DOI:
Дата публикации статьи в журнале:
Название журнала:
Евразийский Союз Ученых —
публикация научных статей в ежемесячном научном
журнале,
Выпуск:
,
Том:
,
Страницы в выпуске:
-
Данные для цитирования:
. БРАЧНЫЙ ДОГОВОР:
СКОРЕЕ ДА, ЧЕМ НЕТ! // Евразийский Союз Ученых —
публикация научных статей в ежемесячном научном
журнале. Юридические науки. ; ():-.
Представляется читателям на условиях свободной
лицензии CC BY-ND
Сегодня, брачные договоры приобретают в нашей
·····
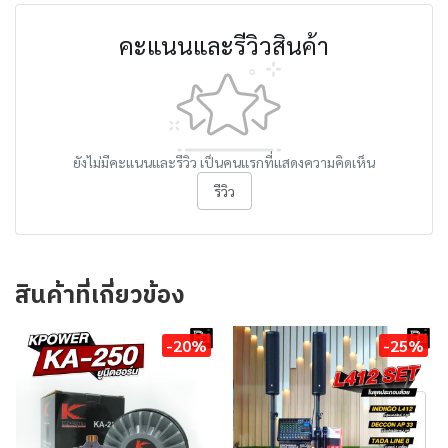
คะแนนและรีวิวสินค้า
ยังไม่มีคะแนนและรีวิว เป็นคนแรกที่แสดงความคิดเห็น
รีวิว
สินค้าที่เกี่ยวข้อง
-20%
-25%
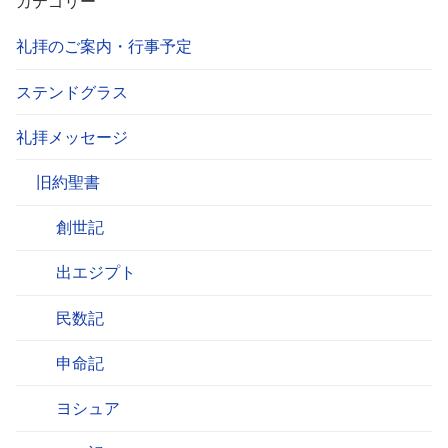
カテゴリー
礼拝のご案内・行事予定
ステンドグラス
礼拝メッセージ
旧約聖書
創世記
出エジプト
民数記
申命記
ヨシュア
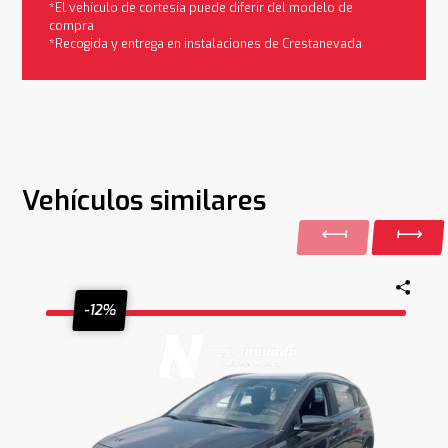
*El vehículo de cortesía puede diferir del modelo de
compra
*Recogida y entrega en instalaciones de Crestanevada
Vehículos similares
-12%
·····
* _PROBLEM TO SOLVE_: Reproduce the entries above exactly, but only the lines between the line holding "Представляется читателям на" and the line holding "Сегодня, брачные договоры приобретают в нашей", inclusive.

* _WORKED SOLUTION_:
Представляется читателям на условиях свободной
лицензии CC BY-ND
Сегодня, брачные договоры приобретают в нашей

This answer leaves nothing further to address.